- **WHAT NEEDS TO BE DONE**:
Images in the data are to be skipped, while every line is restated exactly as written.

- **INFORMATION GIVEN**:
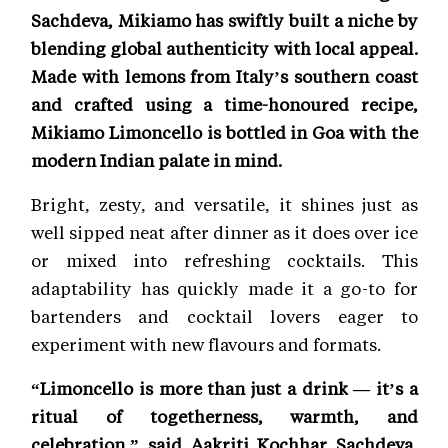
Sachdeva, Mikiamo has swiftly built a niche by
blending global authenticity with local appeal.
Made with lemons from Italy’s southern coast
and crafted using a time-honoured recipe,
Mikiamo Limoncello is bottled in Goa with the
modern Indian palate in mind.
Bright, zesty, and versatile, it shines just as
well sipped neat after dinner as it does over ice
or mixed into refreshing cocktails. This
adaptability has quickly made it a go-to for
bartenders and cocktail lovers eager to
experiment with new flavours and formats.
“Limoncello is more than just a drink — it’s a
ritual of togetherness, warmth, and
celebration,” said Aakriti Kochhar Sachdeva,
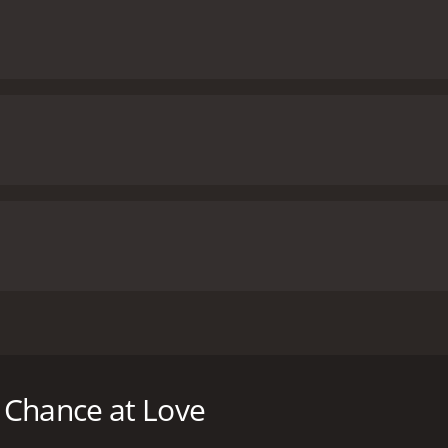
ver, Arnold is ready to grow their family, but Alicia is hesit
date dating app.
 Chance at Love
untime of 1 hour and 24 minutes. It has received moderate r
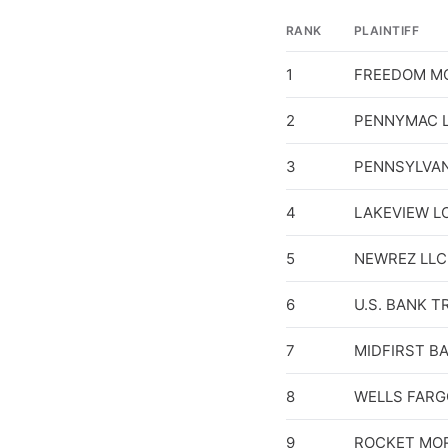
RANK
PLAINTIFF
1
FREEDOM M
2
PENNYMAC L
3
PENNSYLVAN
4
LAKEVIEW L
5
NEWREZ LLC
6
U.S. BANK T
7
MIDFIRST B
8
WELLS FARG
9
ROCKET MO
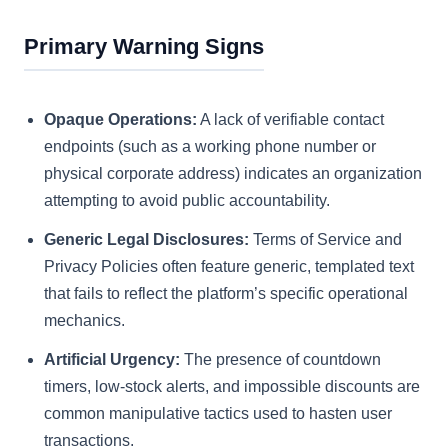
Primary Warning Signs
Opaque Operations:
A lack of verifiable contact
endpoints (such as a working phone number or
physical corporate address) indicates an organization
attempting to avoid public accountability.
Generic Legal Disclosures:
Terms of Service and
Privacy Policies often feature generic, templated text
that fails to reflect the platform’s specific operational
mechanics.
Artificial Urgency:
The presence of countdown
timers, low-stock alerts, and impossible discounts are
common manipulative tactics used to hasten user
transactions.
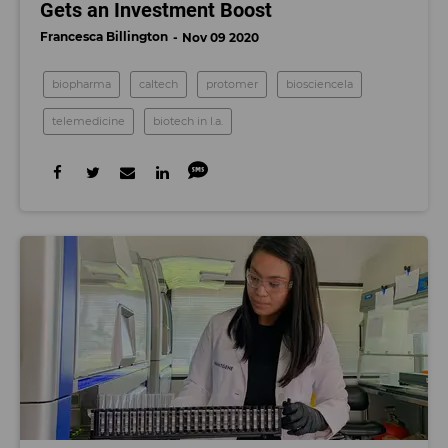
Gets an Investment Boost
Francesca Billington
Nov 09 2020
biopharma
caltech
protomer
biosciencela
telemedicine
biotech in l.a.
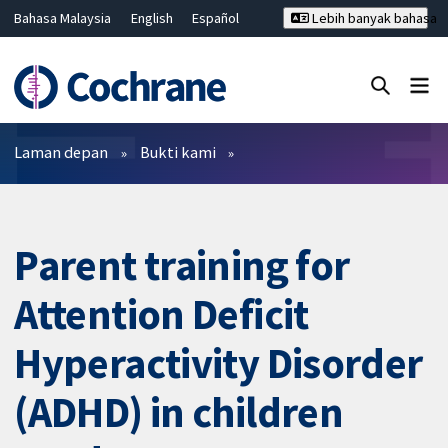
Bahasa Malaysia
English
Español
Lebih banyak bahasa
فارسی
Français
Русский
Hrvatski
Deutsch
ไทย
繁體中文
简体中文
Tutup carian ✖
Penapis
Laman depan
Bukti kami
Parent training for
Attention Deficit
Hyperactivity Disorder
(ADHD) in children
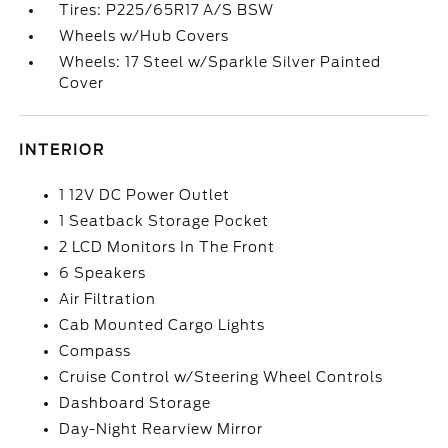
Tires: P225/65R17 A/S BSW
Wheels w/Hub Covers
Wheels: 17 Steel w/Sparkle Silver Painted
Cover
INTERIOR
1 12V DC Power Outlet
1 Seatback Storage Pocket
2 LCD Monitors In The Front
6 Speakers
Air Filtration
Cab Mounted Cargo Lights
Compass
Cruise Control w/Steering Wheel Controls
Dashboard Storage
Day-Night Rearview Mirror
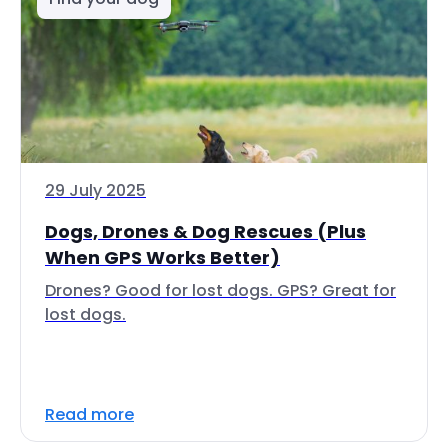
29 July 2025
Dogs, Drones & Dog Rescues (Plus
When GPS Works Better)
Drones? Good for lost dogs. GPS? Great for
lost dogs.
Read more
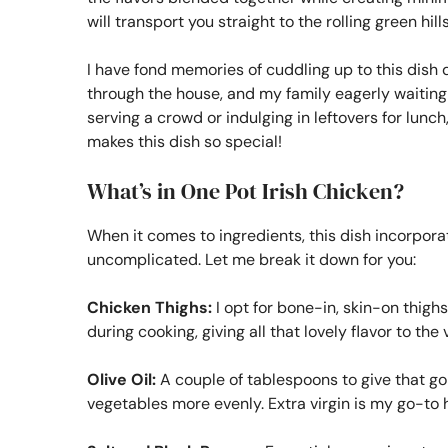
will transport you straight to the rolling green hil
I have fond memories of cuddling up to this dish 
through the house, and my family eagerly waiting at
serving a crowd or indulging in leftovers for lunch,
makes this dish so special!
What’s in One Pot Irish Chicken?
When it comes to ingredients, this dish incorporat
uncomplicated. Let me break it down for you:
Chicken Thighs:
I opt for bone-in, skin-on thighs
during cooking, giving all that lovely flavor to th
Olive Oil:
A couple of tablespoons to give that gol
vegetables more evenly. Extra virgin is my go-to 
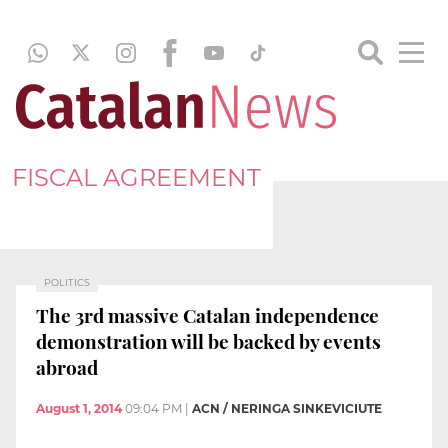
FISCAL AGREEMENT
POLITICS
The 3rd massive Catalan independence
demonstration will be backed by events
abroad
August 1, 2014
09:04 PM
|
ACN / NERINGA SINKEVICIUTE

- **SOLVED PROBLEM**:
Sachdeva, Mikiamo has swiftly built a niche by
blending global authenticity with local appeal.
Made with lemons from Italy’s southern coast
and crafted using a time-honoured recipe,
Mikiamo Limoncello is bottled in Goa with the
modern Indian palate in mind.
Bright, zesty, and versatile, it shines just as
well sipped neat after dinner as it does over ice
or mixed into refreshing cocktails. This
adaptability has quickly made it a go-to for
bartenders and cocktail lovers eager to
experiment with new flavours and formats.
“Limoncello is more than just a drink — it’s a
ritual of togetherness, warmth, and
celebration,” said Aakriti Kochhar Sachdeva,
ver, Arnold is ready to grow their family, but Alicia is hesit
date dating app.
 Chance at Love
untime of 1 hour and 24 minutes. It has received moderate r
RANK
PLAINTIFF
1
FREEDOM M
2
PENNYMAC L
3
PENNSYLVAN
4
LAKEVIEW L
5
NEWREZ LLC
6
U.S. BANK T
7
MIDFIRST B
8
WELLS FARG
9
ROCKET MO
Primary Warning Signs
Opaque Operations:
A lack of verifiable contact
endpoints (such as a working phone number or
physical corporate address) indicates an organization
attempting to avoid public accountability.
Generic Legal Disclosures:
Terms of Service and
Privacy Policies often feature generic, templated text
that fails to reflect the platform’s specific operational
mechanics.
Artificial Urgency:
The presence of countdown
timers, low-stock alerts, and impossible discounts are
common manipulative tactics used to hasten user
transactions.
Gets an Investment Boost
Francesca Billington
Nov 09 2020
biopharma
caltech
protomer
biosciencela
telemedicine
biotech in l.a.
Bahasa Malaysia
English
Español
Lebih banyak bahasa
فارسی
Français
Русский
Hrvatski
Deutsch
ไทย
繁體中文
简体中文
Tutup carian ✖
Penapis
Laman depan
Bukti kami
Parent training for
Attention Deficit
Hyperactivity Disorder
(ADHD) in children
Tires: P225/65R17 A/S BSW
Wheels w/Hub Covers
Wheels: 17 Steel w/Sparkle Silver Painted
Cover
INTERIOR
1 12V DC Power Outlet
1 Seatback Storage Pocket
2 LCD Monitors In The Front
6 Speakers
Air Filtration
Cab Mounted Cargo Lights
Compass
Cruise Control w/Steering Wheel Controls
Dashboard Storage
Day-Night Rearview Mirror
29 July 2025
Dogs, Drones & Dog Rescues (Plus
When GPS Works Better)
Drones? Good for lost dogs. GPS? Great for
lost dogs.
Read more
will transport you straight to the rolling green hil
I have fond memories of cuddling up to this dish 
through the house, and my family eagerly waiting at
serving a crowd or indulging in leftovers for lunch,
makes this dish so special!
What’s in One Pot Irish Chicken?
When it comes to ingredients, this dish incorporat
uncomplicated. Let me break it down for you:
Chicken Thighs:
I opt for bone-in, skin-on thighs
during cooking, giving all that lovely flavor to th
Olive Oil:
A couple of tablespoons to give that gol
vegetables more evenly. Extra virgin is my go-to 
FISCAL AGREEMENT
POLITICS
The 3rd massive Catalan independence
demonstration will be backed by events
abroad
August 1, 2014
09:04 PM
|
ACN / NERINGA SINKEVICIUTE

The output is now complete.